## THE TASK
Find every line containing the word "Vous" in the records below; report only how many there are.

## GIVEN RECORDS
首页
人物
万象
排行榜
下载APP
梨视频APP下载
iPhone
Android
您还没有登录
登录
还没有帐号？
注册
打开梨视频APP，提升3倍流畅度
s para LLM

--

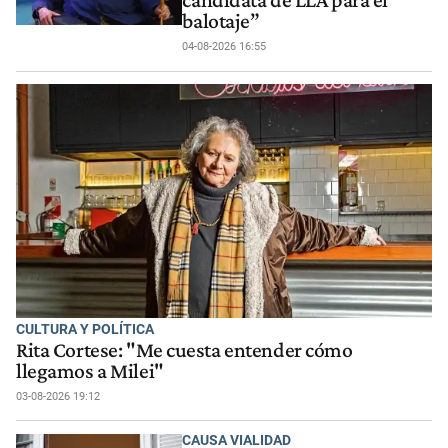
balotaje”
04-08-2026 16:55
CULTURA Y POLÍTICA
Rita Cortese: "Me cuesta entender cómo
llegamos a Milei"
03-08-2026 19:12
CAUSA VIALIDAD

...

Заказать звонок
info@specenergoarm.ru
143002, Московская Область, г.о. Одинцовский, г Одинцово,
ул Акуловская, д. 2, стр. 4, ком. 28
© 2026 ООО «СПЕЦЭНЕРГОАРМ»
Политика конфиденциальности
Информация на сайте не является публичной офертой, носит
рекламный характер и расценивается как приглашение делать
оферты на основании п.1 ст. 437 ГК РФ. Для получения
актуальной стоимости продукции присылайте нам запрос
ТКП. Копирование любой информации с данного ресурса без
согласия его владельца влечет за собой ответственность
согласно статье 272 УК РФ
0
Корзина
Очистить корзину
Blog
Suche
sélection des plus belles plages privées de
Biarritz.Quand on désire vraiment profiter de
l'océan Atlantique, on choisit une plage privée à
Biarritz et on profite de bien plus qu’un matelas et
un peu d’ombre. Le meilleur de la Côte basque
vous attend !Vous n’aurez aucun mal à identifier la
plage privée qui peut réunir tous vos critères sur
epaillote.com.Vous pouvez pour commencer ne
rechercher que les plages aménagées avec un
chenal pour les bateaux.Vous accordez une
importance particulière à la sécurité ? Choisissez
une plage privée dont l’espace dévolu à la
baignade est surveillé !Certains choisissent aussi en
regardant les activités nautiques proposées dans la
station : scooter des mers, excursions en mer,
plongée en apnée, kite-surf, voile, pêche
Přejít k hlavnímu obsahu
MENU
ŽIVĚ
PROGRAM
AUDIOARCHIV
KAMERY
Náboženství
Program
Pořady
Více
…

## RESULT FOR THIS TASK
3